Somut uyuşmazlıkta, dava tarihi olan 25/09/2017 itibariyle 2918 sayılı KTK’nın 97. maddesinde yapılan değişiklik yürürlükte olup davacı tarafça dava tarihinden önce davalı Sigorta Şirketine yapılan başvurunun eksik evrak nedeniyle karşılanmadığı hususunda taraflar arasında bir ihtilaf bulunmamaktadır. Davacı tarafından 15/02/2018 tarihinde yapılan başvuru üzerine Sigorta Şirketi tarafından 21/02/2018 tarihinde verilen cevap ile eksik görülen kesin ve sürekli maluliyet oranını gösterir Özürlülük Ölçütü Sınıflandırması ve Özürlülere Verilecek Sağlık Kurulu Raporları Hakkında Yönetmelik hükümlerine uygun sağlık kurulu raporu ve tedavi sürecine ilişkin tüm tıbbi kayıtlar talep edilmiştir. Eksik olduğu bildirilen kesin ve sürekli maluliyet oranını gösterir sağlık kurulu raporunun alınması için geçecek süre nazara alındığında KTK’nın 97. maddesinde öngörülen 15 günlük cevap süresinin makul olmayacak şekilde aşılması sonucu doğacağından başvurunun sonuçsuz kaldığının kabulü gerekir.Bu durumda Mahkemece davalı Sigorta Şirketince verilen cevap talebi karşılamadığından dava şartının yerine getirildiği kabul edilerek, davanın esasına girilip deliller toplanıp değerlendirilerek, usul ve yasaya uygun olarak verilen kararda isabetsizlik bulunmamaktadır.Davacı vekili tarafından 24.11.2018 tarihli dilekçe ile Hacettepe Üniversitesi Adli Tıp Kurumunda davacının yapılan muayenesi için 1.260,00-TL bilirkişi ücreti yatırıldığına ilişkin dekont sunulmuş ancak yargılama giderine dahil edilmemiş olduğundan davacının istinafı yerindedir. Kararın bu yönden düzeltilmesi gerekmiştir.

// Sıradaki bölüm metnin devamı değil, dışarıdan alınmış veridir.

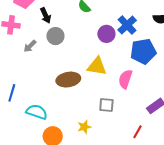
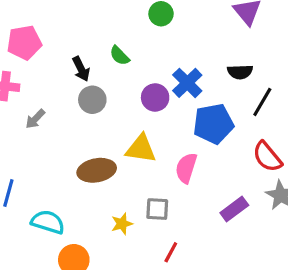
black arrow: (46, 15) -> (81, 69), moved
gray circle: (55, 36) -> (92, 100), moved
yellow star: (84, 127) -> (122, 224), moved
red line: (138, 132) -> (171, 252), moved

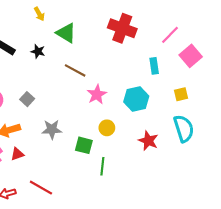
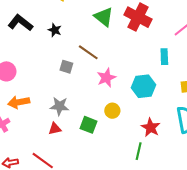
green triangle: (66, 33) -> (104, 17), moved
gray square: (27, 99) -> (66, 67), moved, turned -32
red triangle: (17, 154) -> (55, 129), moved
green line: (102, 166) -> (139, 151), moved

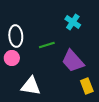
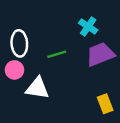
purple trapezoid: (73, 61) -> (100, 54), moved, turned 110
white triangle: (31, 86) -> (37, 88), moved

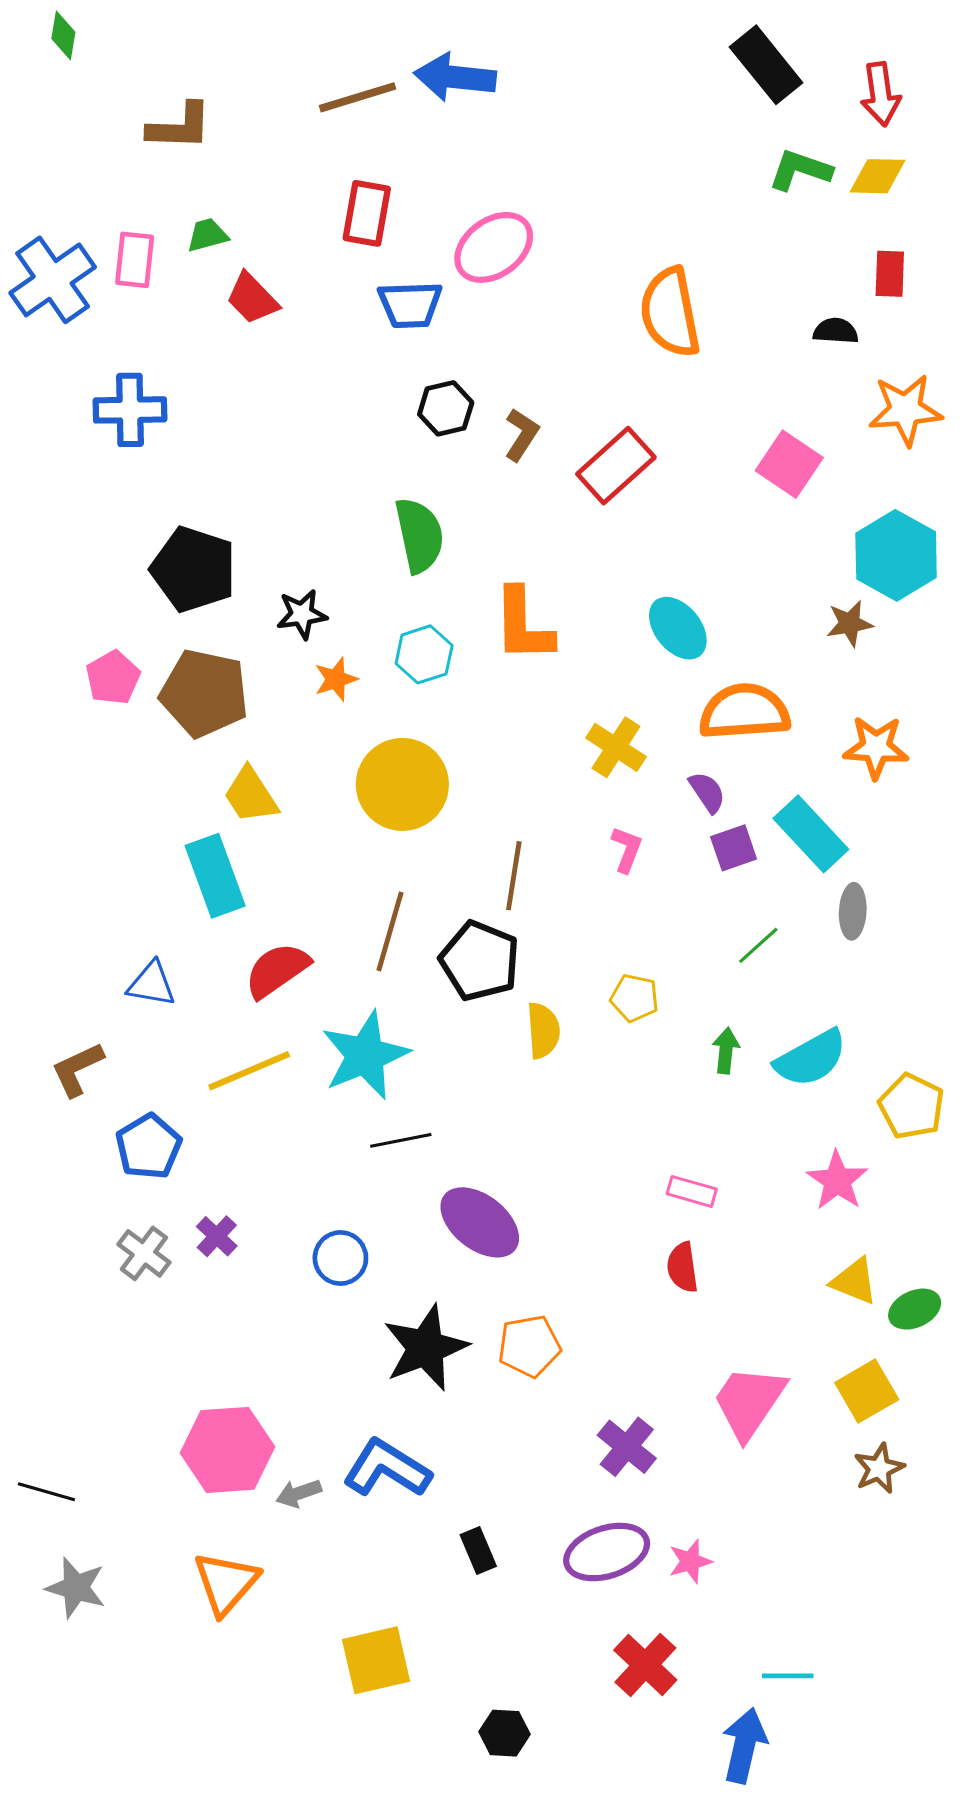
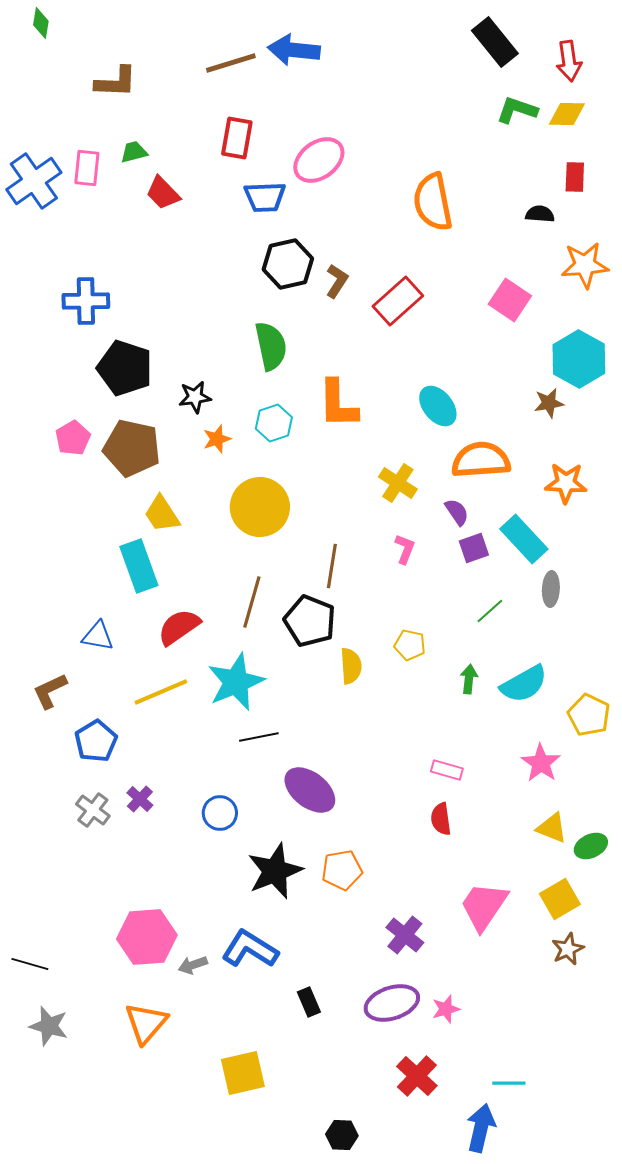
black hexagon: (446, 408) -> (288, 264), size x1.4
blue cross: (130, 410) -> (86, 301), moved
black hexagon: (505, 1733) -> (342, 1135), moved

Açıklanan nedenlerle; davalı vekilinin istinaf başvurusunun reddine, davacı vekilinin istinaf başvurusunun kabulüne, HMK’nın 353/1-b/2. maddesi gereğince, İlk Derece Mahkemesi kararı düzeltilerek aşağıda yazılı olduğu şekilde esas hakkında yeniden hüküm kurulmasına karar verilmiştir.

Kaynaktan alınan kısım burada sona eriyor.